::: RECORDS FOR THE TASK :::
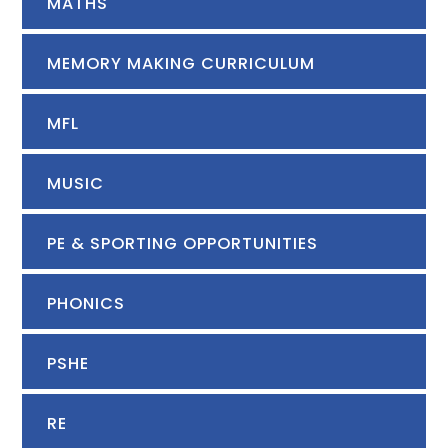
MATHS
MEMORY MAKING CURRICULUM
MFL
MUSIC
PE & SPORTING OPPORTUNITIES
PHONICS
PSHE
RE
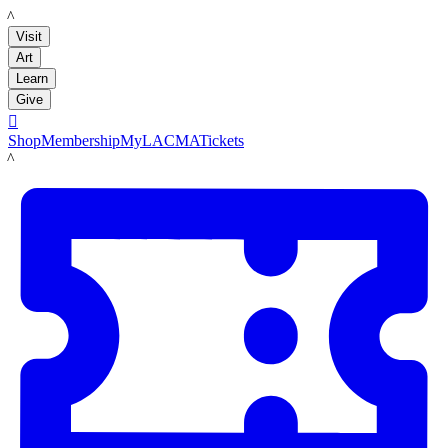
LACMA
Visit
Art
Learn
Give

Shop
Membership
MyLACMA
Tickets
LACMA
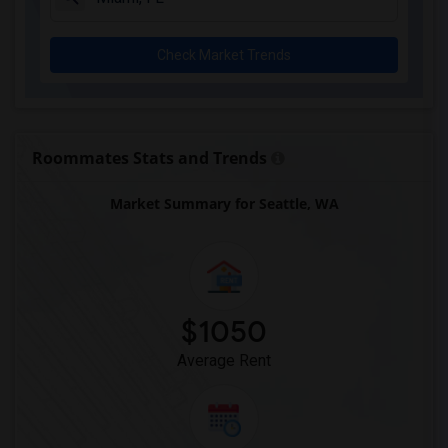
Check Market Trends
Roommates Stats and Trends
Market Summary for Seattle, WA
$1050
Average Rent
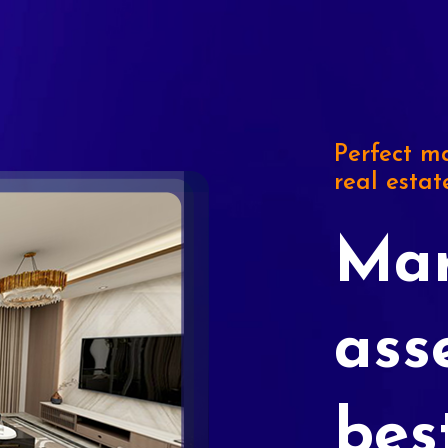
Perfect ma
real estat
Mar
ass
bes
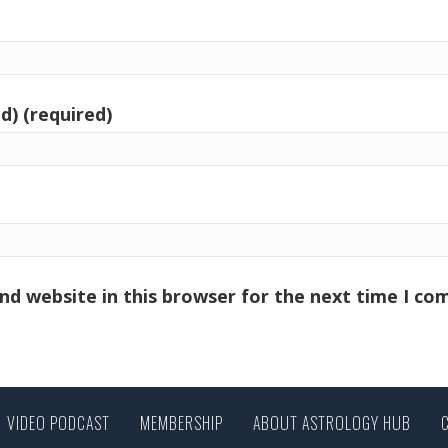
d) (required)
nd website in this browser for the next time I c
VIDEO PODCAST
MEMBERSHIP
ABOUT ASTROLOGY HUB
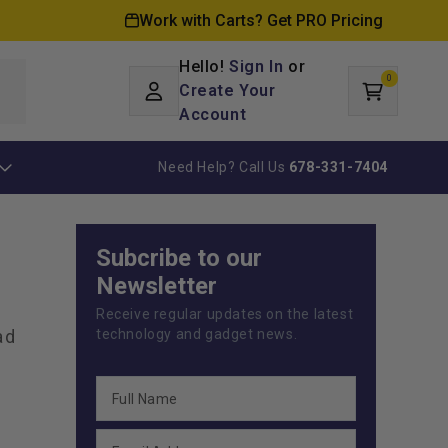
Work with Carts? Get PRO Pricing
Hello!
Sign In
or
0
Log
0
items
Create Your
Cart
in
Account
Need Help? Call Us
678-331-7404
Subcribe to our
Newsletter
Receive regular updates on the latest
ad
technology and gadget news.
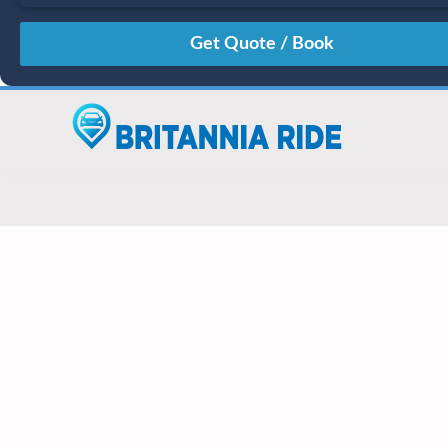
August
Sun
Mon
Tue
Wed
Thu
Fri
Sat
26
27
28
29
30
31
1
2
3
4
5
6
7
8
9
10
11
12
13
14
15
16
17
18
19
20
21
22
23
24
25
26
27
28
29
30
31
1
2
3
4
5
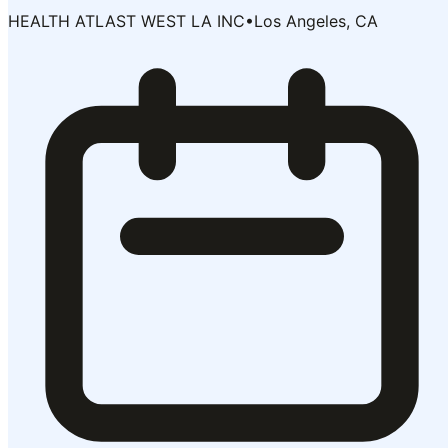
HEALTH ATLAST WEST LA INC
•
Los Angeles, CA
:::
::: RECORDS FOR THE TASK :::
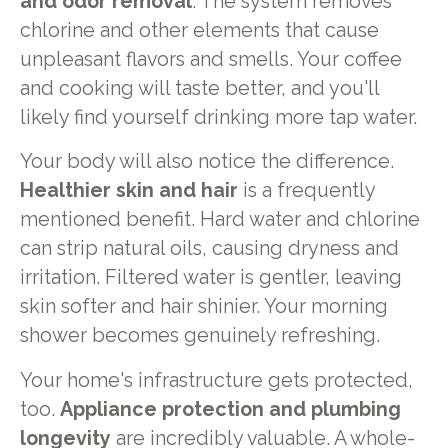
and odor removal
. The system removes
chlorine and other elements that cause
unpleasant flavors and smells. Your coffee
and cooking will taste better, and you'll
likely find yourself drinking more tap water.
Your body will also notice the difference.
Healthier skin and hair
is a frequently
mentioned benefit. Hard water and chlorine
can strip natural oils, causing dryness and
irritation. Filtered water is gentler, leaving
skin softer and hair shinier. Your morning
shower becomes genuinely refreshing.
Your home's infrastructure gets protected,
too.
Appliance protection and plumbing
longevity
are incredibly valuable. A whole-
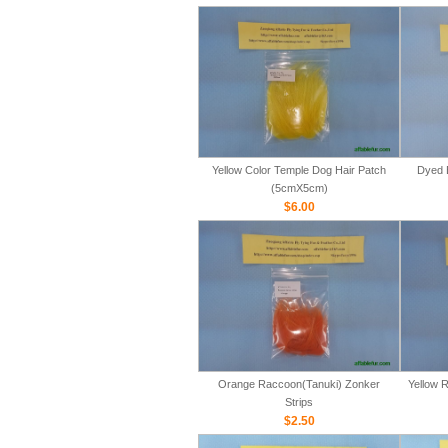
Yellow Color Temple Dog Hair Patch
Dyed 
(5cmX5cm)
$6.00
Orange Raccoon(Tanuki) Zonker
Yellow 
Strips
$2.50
:::
* DIRECTIONS
Look above for the line with "nd website in" and copy exactly from it through the line with "Los Angeles, CA", both included. Omit the pictures.

* EXERCISE OUTPUT
nd website in this browser for the next time I c
VIDEO PODCAST
MEMBERSHIP
ABOUT ASTROLOGY HUB
Work with Carts? Get PRO Pricing
Hello!
Sign In
or
0
Log
0
items
Create Your
Cart
in
Account
Need Help? Call Us
678-331-7404
Subcribe to our
Newsletter
Receive regular updates on the latest
ad
technology and gadget news.
August
Sun
Mon
Tue
Wed
Thu
Fri
Sat
26
27
28
29
30
31
1
2
3
4
5
6
7
8
9
10
11
12
13
14
15
16
17
18
19
20
21
22
23
24
25
26
27
28
29
30
31
1
2
3
4
5
HEALTH ATLAST WEST LA INC
•
Los Angeles, CA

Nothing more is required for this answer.